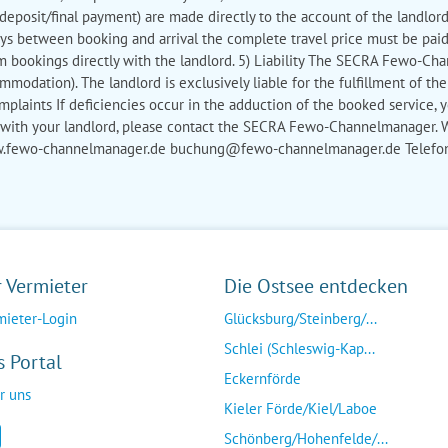
 deposit/final payment) are made directly to the account of the landlord
ays between booking and arrival the complete travel price must be paid 
rm bookings directly with the landlord. 5) Liability The SECRA Fewo-Ch
mmodation). The landlord is exclusively liable for the fulfillment of th
plaints If deficiencies occur in the adduction of the booked service, y
t with your landlord, please contact the SECRA Fewo-Channelmanager. 
.fewo-channelmanager.de buchung@fewo-channelmanager.de Telefon: 
r Vermieter
Die Ostsee entdecken
mieter-Login
Glücksburg/Steinberg/...
Schlei (Schleswig-Kap...
s Portal
Eckernförde
r uns
Kieler Förde/Kiel/Laboe
Schönberg/Hohenfelde/...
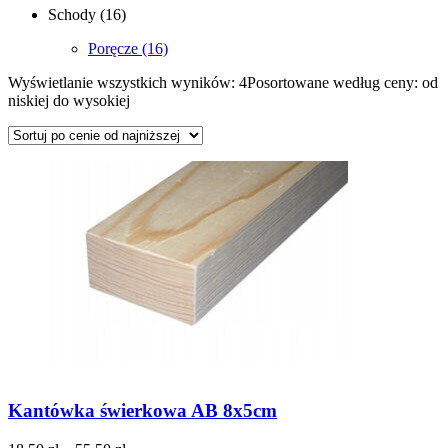
Schody
(16)
Poręcze
(16)
Wyświetlanie wszystkich wyników: 4
Posortowane według ceny: od
niskiej do wysokiej
Kantówka świerkowa AB 8x5cm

^^^^

*Aim of the exercise*
Copy the data above line for line, skipping every picture.

*Written response*
 deposit/final payment) are made directly to the account of the landlord
ays between booking and arrival the complete travel price must be paid 
rm bookings directly with the landlord. 5) Liability The SECRA Fewo-Ch
mmodation). The landlord is exclusively liable for the fulfillment of th
plaints If deficiencies occur in the adduction of the booked service, y
t with your landlord, please contact the SECRA Fewo-Channelmanager. 
.fewo-channelmanager.de buchung@fewo-channelmanager.de Telefon: 
r Vermieter
Die Ostsee entdecken
mieter-Login
Glücksburg/Steinberg/...
Schlei (Schleswig-Kap...
s Portal
Eckernförde
r uns
Kieler Förde/Kiel/Laboe
Schönberg/Hohenfelde/...
Schody
(16)
Poręcze
(16)
Wyświetlanie wszystkich wyników: 4
Posortowane według ceny: od
niskiej do wysokiej
Kantówka świerkowa AB 8x5cm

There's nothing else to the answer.